NEW ORLEANS -- About $50-$70/bbl oil is needed to justify the development of Lower Tertiary fields in the US Gulf of Mexico, suggested Richard D'Souza, Granherne Americas/KBR, in response to a question following his presentation on Tuesday at the Deep Offshore Technology Conference & Exhibition in New Orleans, Louisiana.
D'Souza talked about the technical and economic challenges in developing Lower Tertiary fields. Some of the characteristics of the trend are low rock permeabilty, high pressure and temperature, deep reservoirs in deepwater, high viscosity/low GOR fluids, large salt canopies (7,000 ft to >20,000 ft), and remote from existing infrastructure, he said.
Lower Tertiary drilling has had a high success rate of about 60% since the first discovery on Great White in 2002, D'Souza said. "MMS estimates 3-15 Bboe are recoverable in the trend, which reflects the uncertainty of the reservoir and well performance."
Drilling and completion dominate the development cost of a Lower Tertiary well, D'Souza said. A typical well could take 200-250 days to drill at $150-$250 million. The drilling and completion phase is about 50-60% of the overall field development cost, he said.
Minimizing uncertainty in reservoir performance and well productivity is one of six keys to commercially developing Lower Tertiary reserves, D'Souza explained. He pointed to three strategies to reduce uncertainty: Drill stem test (up to 60 days), extended or long-term test (6-24 months), and early production or phase development (more than three years). Ideally, you need to flow a well at least 12 months to increase confidence in well rates and recovery, he said.

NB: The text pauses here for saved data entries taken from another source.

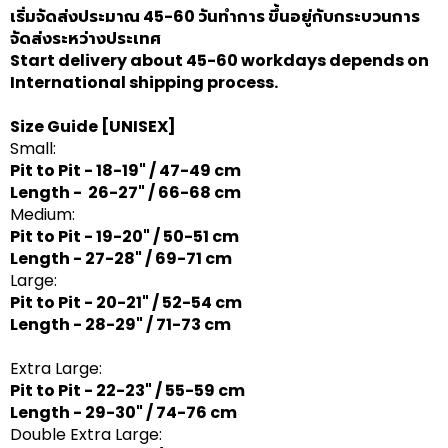
เริ่มจัดส่งประมาณ 45-60 วันทำการ ขึ้นอยู่กับกระบวนการ
จัดส่งระหว่างประเทศ
Start delivery about 45-60 workdays depends on
International shipping process.
Size Guide
[UNISEX]
Small:
Pit to Pit - 18-19" / 47-49 cm
Length - 26-27" / 66-68 cm
Medium:
Pit to Pit - 19-20" / 50-51 cm
Length - 27-28" / 69-71 cm
Large:
Pit to Pit - 20-21" / 52-54 cm
Length - 28-29" / 71-73 cm
Extra Large:
Pit to Pit - 22-23" / 55-59 cm
Length - 29-30" / 74-76 cm
Double Extra Large:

A drill stem test was carried out on Chevron's Jack discovery, an extended well test has not yet been done in the GoM, and Petrobras is using a phase development approach for its Cascade-Chinook project.
Some form of artificial lift is required for Lower Tertiary wells, D'Souza said. Downhole (ESP) or mudline pumps are most effective in maintaining reservoir pressure, but water injection and gas lift also are viable options. Subsea boosting and processing are possibilities, but a step change in the technology is needed to meet the technical challenges in the Lower Tertiary, he said.
Shell is using subsea processing for its Perdido development, slated for first production in late 2009/early 2010. The technologies developed for Perdido and Petrobras' Cascade-Chinook, scheduled for first production in 2010, "will be enablers for the many Lower Tertiary discoveries in the queue," D'Souza said.